▶ Aim of the exercise:
Nothing but the records themselves, exactly as written, should appear in the reply; leave out the pictures.

* * * * * * *

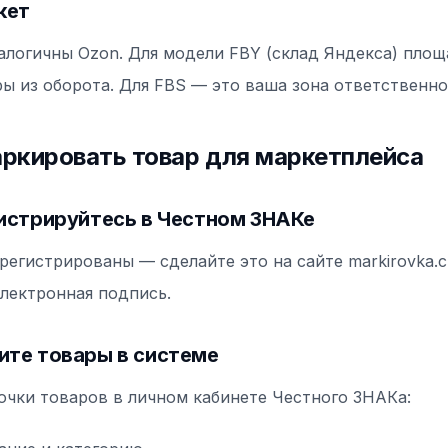
кет
алогичны Ozon. Для модели FBY (склад Яндекса) площ
ы из оборота. Для FBS — это ваша зона ответственно
ркировать товар для маркетплейса
гистрируйтесь в Честном ЗНАКе
регистрированы — сделайте это на сайте markirovka.cr
лектронная подпись.
ите товары в системе
очки товаров в личном кабинете Честного ЗНАКа:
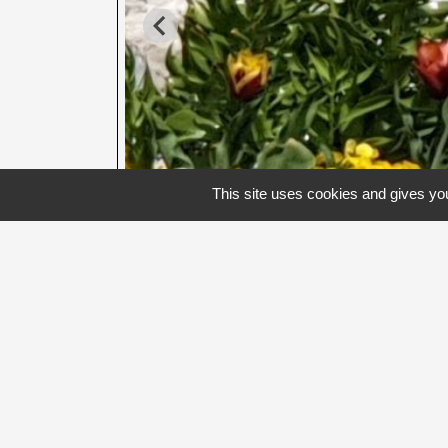
This site uses cookies and gives you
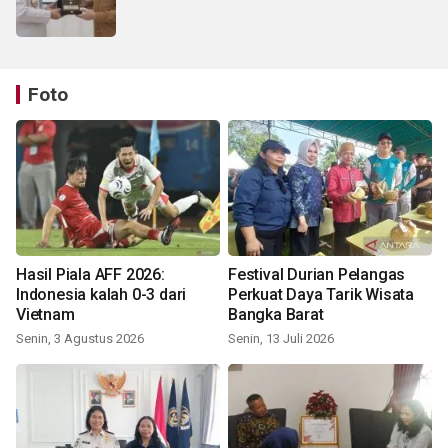
Foto
Hasil Piala AFF 2026:
Festival Durian Pelangas
Indonesia kalah 0-3 dari
Perkuat Daya Tarik Wisata
Vietnam
Bangka Barat
Senin, 3 Agustus 2026
Senin, 13 Juli 2026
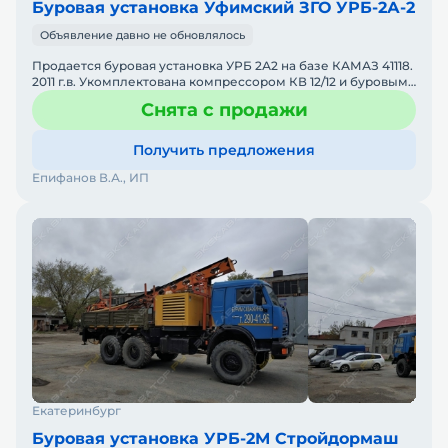
Буровая установка Уфимский ЗГО УРБ-2А-2
Объявление давно не обновлялось
Продается буровая установка УРБ 2А2 на базе КАМАЗ 41118.
2011 г.в. Укомплектована компрессором КВ 12/12 и буровым
насосом НБ4. Полный комплект бурового инструм
Снята с продажи
Получить предложения
Епифанов В.А., ИП
Екатеринбург
Буровая установка УРБ-2М Стройдормаш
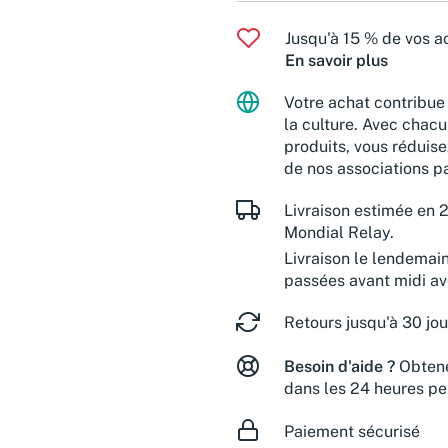
Jusqu'à 15 % de vos ac
En savoir plus
Votre achat contribue 
la culture. Avec chacu
produits, vous réduise
de nos associations pa
Livraison estimée en 2
Mondial Relay.
Livraison le lendemai
passées avant midi a
Retours jusqu'à 30 jou
Besoin d'aide ?
Obtene
dans les 24 heures pe
Paiement sécurisé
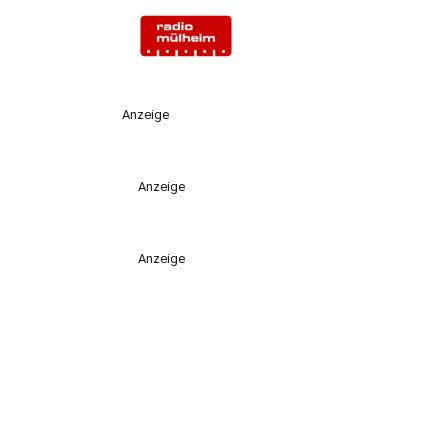
Anzeige
Anzeige
Anzeige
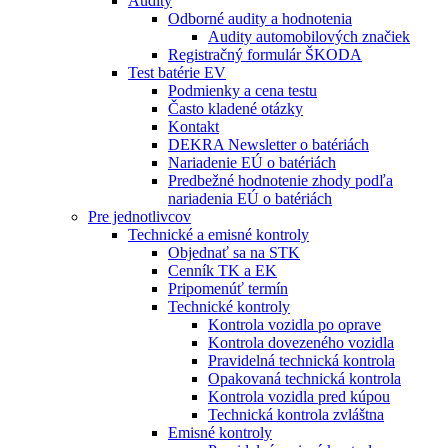
Audity
Odborné audity a hodnotenia
Audity automobilových značiek
Registračný formulár ŠKODA
Test batérie EV
Podmienky a cena testu
Často kladené otázky
Kontakt
DEKRA Newsletter o batériách
Nariadenie EÚ o batériách
Predbežné hodnotenie zhody podľa
nariadenia EÚ o batériách
Pre jednotlivcov
Technické a emisné kontroly
Objednať sa na STK
Cenník TK a EK
Pripomenúť termín
Technické kontroly
Kontrola vozidla po oprave
Kontrola dovezeného vozidla
Pravidelná technická kontrola
Opakovaná technická kontrola
Kontrola vozidla pred kúpou
Technická kontrola zvláštna
Emisné kontroly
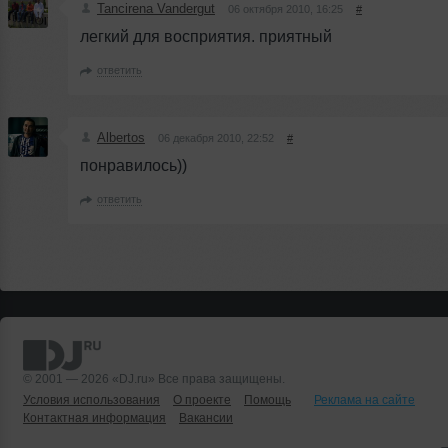
Tancirena Vandergut
06 октября 2010, 16:25
#
легкий для восприятия. приятный
ответить
Albertos
06 декабря 2010, 22:52
#
понравилось))
ответить
© 2001 — 2026 «DJ.ru» Все права защищены.
Условия использования
О проекте
Помощь
Реклама на сайте
Контактная информация
Вакансии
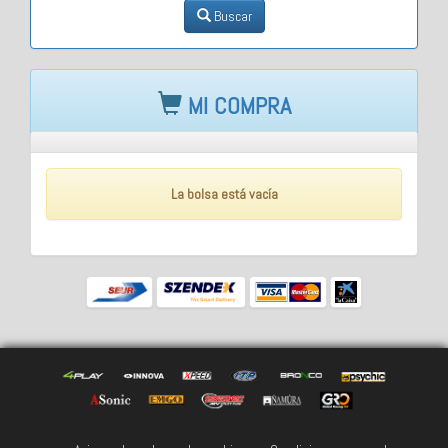
Buscar
MI COMPRA
La bolsa está vacía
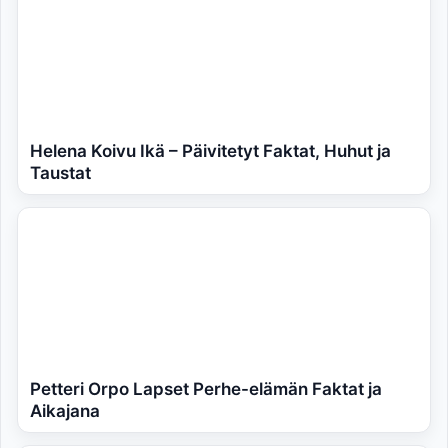
Helena Koivu Ikä – Päivitetyt Faktat, Huhut ja
Taustat
Petteri Orpo Lapset Perhe-elämän Faktat ja
Aikajana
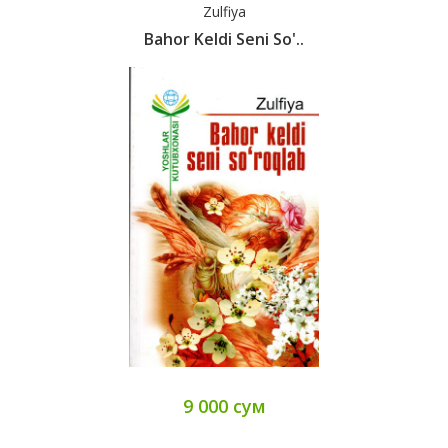
Zulfiya
Bahor Keldi Seni So'..
9 000 сум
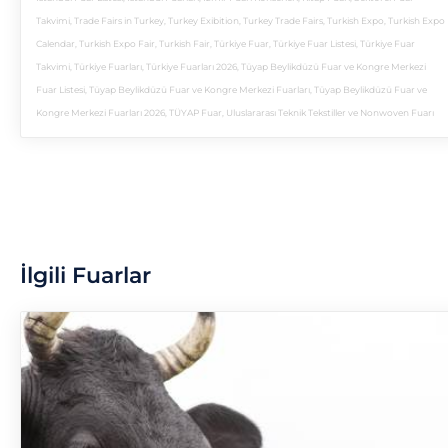
Takvimi
,
Trade Fairs in Turkey
,
Turkey Exibition
,
Turkey Trade Fairs
,
Turkish Expo
,
Turkish Expo
Calendar
,
Turkish Expo Fair
,
Turkish Fair
,
Türkiye Fuar
,
Türkiye Fuar Listesi
,
Türkiye Fuar
Takvimi
,
Türkiye Fuarları
,
Türkiye Fuarları 2026
,
Tüyap Beylikdüzü Fuar ve Kongre Merkezi
Fuar Listesi
,
Tüyap Beylikdüzü Fuar ve Kongre Merkezi Fuarları
,
Tüyap Beylikdüzü Fuar ve
Kongre Merkezi Fuarları 2026
,
TÜYAP Fuar
,
Uluslararası Teknik Tekstiller ve Nonwoven Fuarı
İlgili Fuarlar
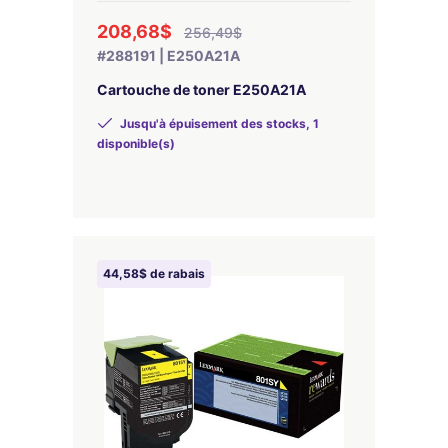
208,68$
256,49$
#288191 | E250A21A
Cartouche de toner E250A21A
Jusqu'à épuisement des stocks, 1
disponible(s)
44,58$ de rabais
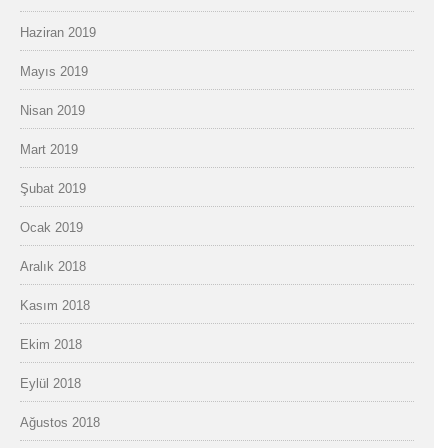
Haziran 2019
Mayıs 2019
Nisan 2019
Mart 2019
Şubat 2019
Ocak 2019
Aralık 2018
Kasım 2018
Ekim 2018
Eylül 2018
Ağustos 2018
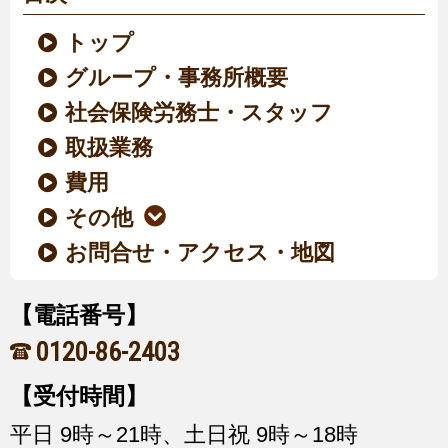
トップ
グループ・事務所概要
社会保険労務士・スタッフ
取扱業務
費用
その他
お問合せ・アクセス・地図
【電話番号】
0120-86-2403
【受付時間】
平日 9時～21時、土日祝 9時～18時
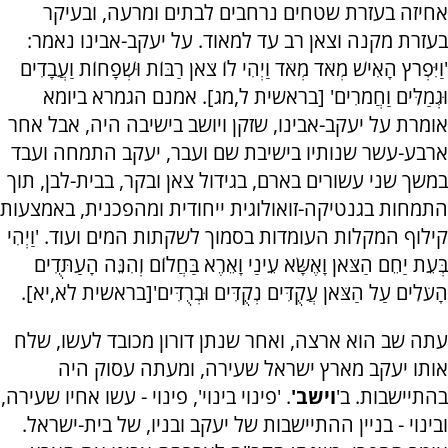
אחיזה בעזרת שטחים נרחבים לבתים ומרעה, ובעיקר
בעזרת מקנה וצאן רב עד למאוד. על יעקב-אבינו נאמר:
'וַיִּפְרֹץ הָאִישׁ מְאֹד מְאֹד וַיְהִי לוֹ צֹאן רַבּוֹת וּשְׁפָחוֹת וַעֲבָדִים
וּגְמַלִּים וַחֲמֹרִים' [בראשית ל,מג]. אמנם הגמרא ביומא
אומרת על יעקב-אבינו, שזקן ויושב בישיבה היה, אבל אחר
ארבע-עשר שנותיו בישיבת שם ועבר, יעקב התמחה ועבד
במשך שני עשורים בארם, בגידול צאן ובקר, בבית-לבן, תוך
התמחות בגנטיקה-זואולוגית ייחודית ומהפכנית, באמצעות
קילוף המקלות העומדות בסמוך לשקתות המים ועוד. 'וַיְהִי
בְּעֵת יַחֵם הַצֹּאן וָאֶשָּׂא עֵינַי וָאֵרֶא בַּחֲלוֹם וְהִנֵּה הָעַתֻּדִים
הָעֹלִים עַל הַצֹּאן עֲקֻדִּים נְקֻדִּים וּבְרֻדִּים'[בראשית לא,יא].
עתה שב הוא ארצה, ואחר שנתן דורון מכובד לעשו, שלח
אותו יעקב מארץ ישראל שעירה, ומעתה עסוק היה
בהתיישבות. ב'
וישב'
. 'פינוי בינוי', פינוי - עשו אחיו שעירה,
ובינוי - בניין ההתיישבות של יעקב ובניו, של בית-ישראל.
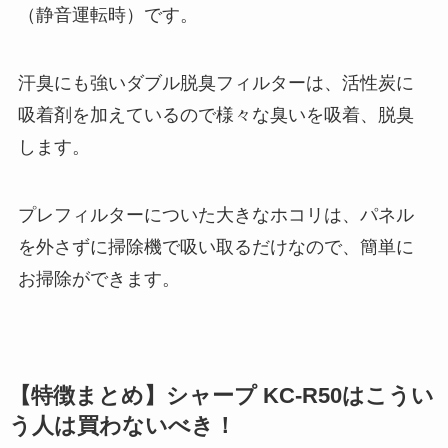
（静音運転時）です。
汗臭にも強いダブル脱臭フィルターは、活性炭に
吸着剤を加えているので様々な臭いを吸着、脱臭
します。
プレフィルターについた大きなホコリは、パネル
を外さずに掃除機で吸い取るだけなので、簡単に
お掃除ができます。
【特徴まとめ】シャープ KC-R50はこうい
う人は買わないべき！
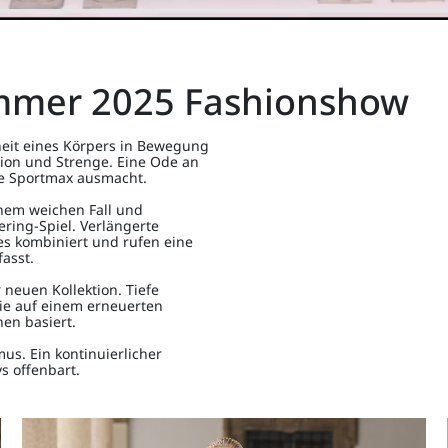
mmer 2025 Fashionshow
heit eines Körpers in Bewegung
tion und Strenge. Eine Ode an
die Sportmax ausmacht.
inem weichen Fall und
ing-Spiel. Verlängerte
s kombiniert und rufen eine
asst.
 neuen Kollektion. Tiefe
die auf einem erneuerten
en basiert.
us. Ein kontinuierlicher
s offenbart.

* * * * * * *

▶ Response to this task:
кет
алогичны Ozon. Для модели FBY (склад Яндекса) площ
ы из оборота. Для FBS — это ваша зона ответственно
ркировать товар для маркетплейса
гистрируйтесь в Честном ЗНАКе
регистрированы — сделайте это на сайте markirovka.cr
лектронная подпись.
ите товары в системе
очки товаров в личном кабинете Честного ЗНАКа:
This site uses cookies and gives you
Foto
Hasil Piala AFF 2026:
Festival Durian Pelangas
Indonesia kalah 0-3 dari
Perkuat Daya Tarik Wisata
Vietnam
Bangka Barat
Senin, 3 Agustus 2026
Senin, 13 Juli 2026
Буровая установка Уфимский ЗГО УРБ-2А-2
Объявление давно не обновлялось
Продается буровая установка УРБ 2А2 на базе КАМАЗ 41118.
2011 г.в. Укомплектована компрессором КВ 12/12 и буровым
насосом НБ4. Полный комплект бурового инструм
Снята с продажи
Получить предложения
Епифанов В.А., ИП
Екатеринбург
Буровая установка УРБ-2М Стройдормаш
Jusqu'à 15 % de vos ac
En savoir plus
Votre achat contribue 
la culture. Avec chacu
produits, vous réduise
de nos associations pa
Livraison estimée en 2
Mondial Relay.
Livraison le lendemai
passées avant midi a
Retours jusqu'à 30 jou
Besoin d'aide ?
Obtene
dans les 24 heures pe
Paiement sécurisé
Anzeige
Anzeige
Anzeige
Audity
Odborné audity a hodnotenia
Audity automobilových značiek
Registračný formulár ŠKODA
Test batérie EV
Podmienky a cena testu
Často kladené otázky
Kontakt
DEKRA Newsletter o batériách
Nariadenie EÚ o batériách
Predbežné hodnotenie zhody podľa
nariadenia EÚ o batériách
Pre jednotlivcov
Technické a emisné kontroly
Objednať sa na STK
Cenník TK a EK
Pripomenúť termín
Technické kontroly
Kontrola vozidla po oprave
Kontrola dovezeného vozidla
Pravidelná technická kontrola
Opakovaná technická kontrola
Kontrola vozidla pred kúpou
Technická kontrola zvláštna
Emisné kontroly
Tancirena Vandergut
06 октября 2010, 16:25
#
легкий для восприятия. приятный
ответить
Albertos
06 декабря 2010, 22:52
#
понравилось))
ответить
© 2001 — 2026 «DJ.ru» Все права защищены.
Условия использования
О проекте
Помощь
Реклама на сайте
Контактная информация
Вакансии
Buscar
MI COMPRA
La bolsa está vacía
Helena Koivu Ikä – Päivitetyt Faktat, Huhut ja
Taustat
Petteri Orpo Lapset Perhe-elämän Faktat ja
Aikajana
Zulfiya
Bahor Keldi Seni So'..
9 000 сум
Takvimi
,
Trade Fairs in Turkey
,
Turkey Exibition
,
Turkey Trade Fairs
,
Turkish Expo
,
Turkish Expo
Calendar
,
Turkish Expo Fair
,
Turkish Fair
,
Türkiye Fuar
,
Türkiye Fuar Listesi
,
Türkiye Fuar
Takvimi
,
Türkiye Fuarları
,
Türkiye Fuarları 2026
,
Tüyap Beylikdüzü Fuar ve Kongre Merkezi
Fuar Listesi
,
Tüyap Beylikdüzü Fuar ve Kongre Merkezi Fuarları
,
Tüyap Beylikdüzü Fuar ve
Kongre Merkezi Fuarları 2026
,
TÜYAP Fuar
,
Uluslararası Teknik Tekstiller ve Nonwoven Fuarı
İlgili Fuarlar
208,68$
256,49$
#288191 | E250A21A
Cartouche de toner E250A21A
Jusqu'à épuisement des stocks, 1
disponible(s)
44,58$ de rabais
Haziran 2019
Mayıs 2019
Nisan 2019
Mart 2019
Şubat 2019
Ocak 2019
Aralık 2018
Kasım 2018
Ekim 2018
Eylül 2018
Ağustos 2018
トップ
グループ・事務所概要
社会保険労務士・スタッフ
取扱業務
費用
その他
お問合せ・アクセス・地図
【電話番号】
0120-86-2403
【受付時間】
平日 9時～21時、土日祝 9時～18時
אחיזה בעזרת שטחים נרחבים לבתים ומרעה, ובעיקר
בעזרת מקנה וצאן רב עד למאוד. על יעקב-אבינו נאמר:
'וַיִּפְרֹץ הָאִישׁ מְאֹד מְאֹד וַיְהִי לוֹ צֹאן רַבּוֹת וּשְׁפָחוֹת וַעֲבָדִים
וּגְמַלִּים וַחֲמֹרִים' [בראשית ל,מג]. אמנם הגמרא ביומא
אומרת על יעקב-אבינו, שזקן ויושב בישיבה היה, אבל אחר
ארבע-עשר שנותיו בישיבת שם ועבר, יעקב התמחה ועבד
במשך שני עשורים בארם, בגידול צאן ובקר, בבית-לבן, תוך
התמחות בגנטיקה-זואולוגית ייחודית ומהפכנית, באמצעות
קילוף המקלות העומדות בסמוך לשקתות המים ועוד. 'וַיְהִי
בְּעֵת יַחֵם הַצֹּאן וָאֶשָּׂא עֵינַי וָאֵרֶא בַּחֲלוֹם וְהִנֵּה הָעַתֻּדִים
הָעֹלִים עַל הַצֹּאן עֲקֻדִּים נְקֻדִּים וּבְרֻדִּים'[בראשית לא,יא].
עתה שב הוא ארצה, ואחר שנתן דורון מכובד לעשו, שלח
אותו יעקב מארץ ישראל שעירה, ומעתה עסוק היה
בהתיישבות. ב'
וישב'
. 'פינוי בינוי', פינוי - עשו אחיו שעירה,
ובינוי - בניין ההתיישבות של יעקב ובניו, של בית-ישראל.
（静音運転時）です。
汗臭にも強いダブル脱臭フィルターは、活性炭に
吸着剤を加えているので様々な臭いを吸着、脱臭
します。
プレフィルターについた大きなホコリは、パネル
を外さずに掃除機で吸い取るだけなので、簡単に
お掃除ができます。
【特徴まとめ】シャープ KC-R50はこうい
う人は買わないべき！
mmer 2025 Fashionshow
heit eines Körpers in Bewegung
tion und Strenge. Eine Ode an
die Sportmax ausmacht.
inem weichen Fall und
ing-Spiel. Verlängerte
s kombiniert und rufen eine
asst.
 neuen Kollektion. Tiefe
die auf einem erneuerten
en basiert.
us. Ein kontinuierlicher
s offenbart.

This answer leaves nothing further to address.